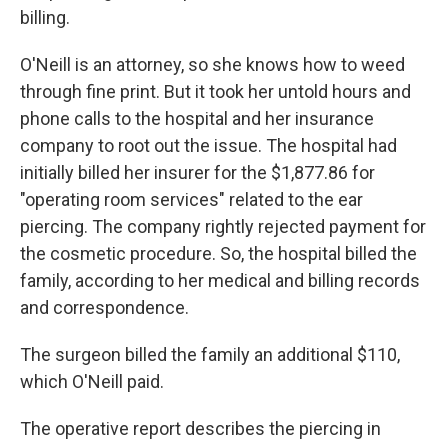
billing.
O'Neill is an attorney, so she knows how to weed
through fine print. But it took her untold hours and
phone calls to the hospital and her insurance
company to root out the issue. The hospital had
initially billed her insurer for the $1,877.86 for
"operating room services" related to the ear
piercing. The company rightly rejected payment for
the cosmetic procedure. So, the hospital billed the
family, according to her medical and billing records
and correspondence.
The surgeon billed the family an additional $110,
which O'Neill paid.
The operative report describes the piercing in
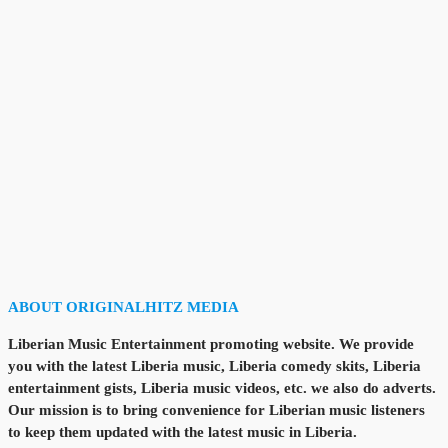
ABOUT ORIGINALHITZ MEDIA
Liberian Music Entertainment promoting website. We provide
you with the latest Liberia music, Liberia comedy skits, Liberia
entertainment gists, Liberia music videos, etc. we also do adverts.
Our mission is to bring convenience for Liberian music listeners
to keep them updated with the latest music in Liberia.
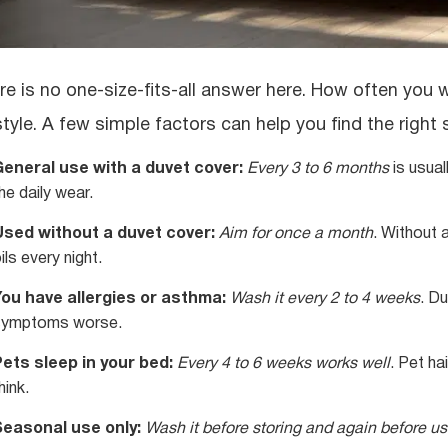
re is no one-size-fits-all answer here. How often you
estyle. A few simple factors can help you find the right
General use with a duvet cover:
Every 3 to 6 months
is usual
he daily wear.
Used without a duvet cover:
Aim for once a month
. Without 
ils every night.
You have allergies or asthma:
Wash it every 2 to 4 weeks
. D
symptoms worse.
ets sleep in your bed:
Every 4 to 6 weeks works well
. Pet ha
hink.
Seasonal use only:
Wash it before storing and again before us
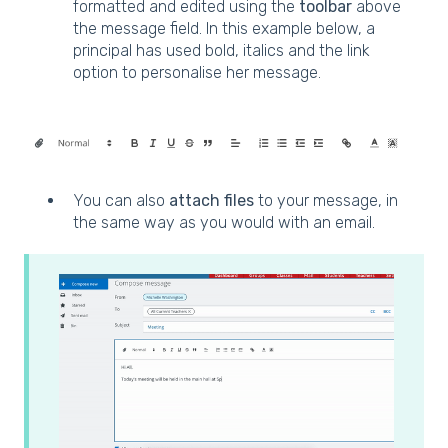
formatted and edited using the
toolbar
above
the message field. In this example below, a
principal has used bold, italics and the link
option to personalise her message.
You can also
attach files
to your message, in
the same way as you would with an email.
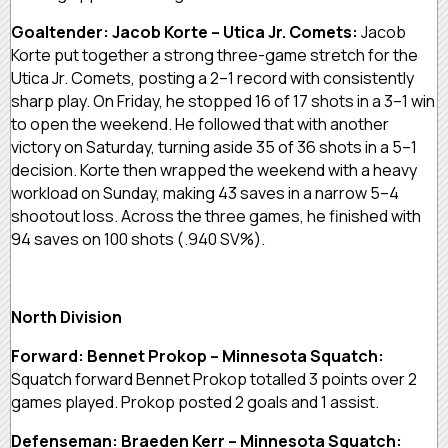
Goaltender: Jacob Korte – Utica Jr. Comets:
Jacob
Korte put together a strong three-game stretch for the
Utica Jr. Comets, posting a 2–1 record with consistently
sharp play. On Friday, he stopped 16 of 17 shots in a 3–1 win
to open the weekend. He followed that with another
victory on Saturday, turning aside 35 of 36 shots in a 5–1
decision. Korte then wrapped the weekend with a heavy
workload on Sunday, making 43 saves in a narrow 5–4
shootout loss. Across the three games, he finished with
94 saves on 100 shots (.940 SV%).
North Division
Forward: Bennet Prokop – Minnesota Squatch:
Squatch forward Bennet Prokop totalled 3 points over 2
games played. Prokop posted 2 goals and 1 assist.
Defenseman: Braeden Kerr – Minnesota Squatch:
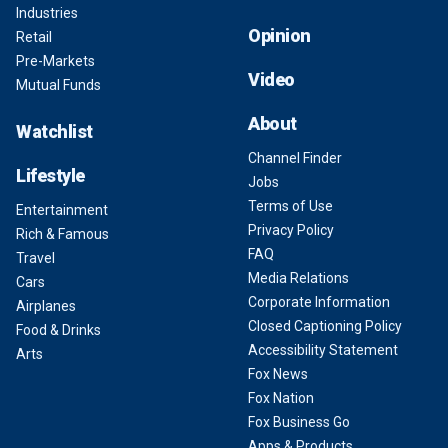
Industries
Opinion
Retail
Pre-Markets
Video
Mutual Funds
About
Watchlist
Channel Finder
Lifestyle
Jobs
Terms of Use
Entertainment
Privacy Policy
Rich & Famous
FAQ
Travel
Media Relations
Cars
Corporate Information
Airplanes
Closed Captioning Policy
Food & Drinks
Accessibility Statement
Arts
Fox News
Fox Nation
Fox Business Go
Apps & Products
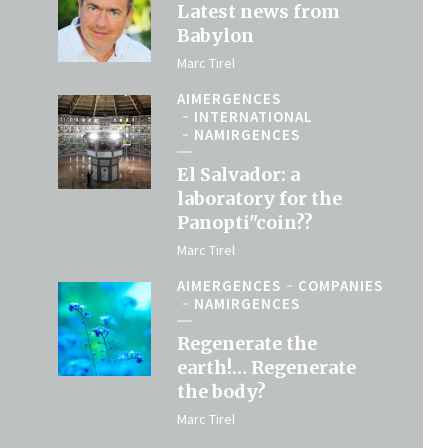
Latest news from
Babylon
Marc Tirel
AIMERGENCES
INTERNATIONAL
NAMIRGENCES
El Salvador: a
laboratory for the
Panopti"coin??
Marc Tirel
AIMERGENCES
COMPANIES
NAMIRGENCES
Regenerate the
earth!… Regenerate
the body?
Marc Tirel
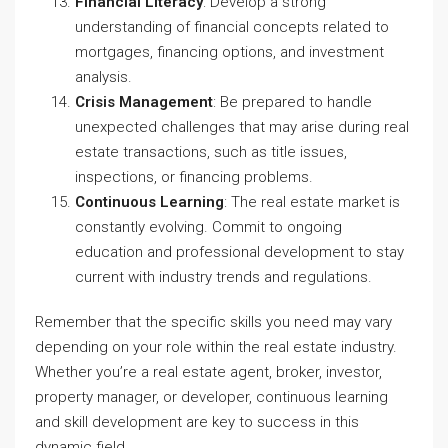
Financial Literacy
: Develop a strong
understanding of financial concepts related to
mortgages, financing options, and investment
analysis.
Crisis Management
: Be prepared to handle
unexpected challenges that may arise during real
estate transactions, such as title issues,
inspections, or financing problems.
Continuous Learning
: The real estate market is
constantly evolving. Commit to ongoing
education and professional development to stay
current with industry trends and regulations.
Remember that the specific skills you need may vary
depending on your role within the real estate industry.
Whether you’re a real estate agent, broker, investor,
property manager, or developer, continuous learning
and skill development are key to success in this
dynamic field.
----
**Task brief**:
Copy each line of the listing that carries the string "family".

**Solution to the problem**:
family, according to her medical and billing records
The surgeon billed the family an additional $110,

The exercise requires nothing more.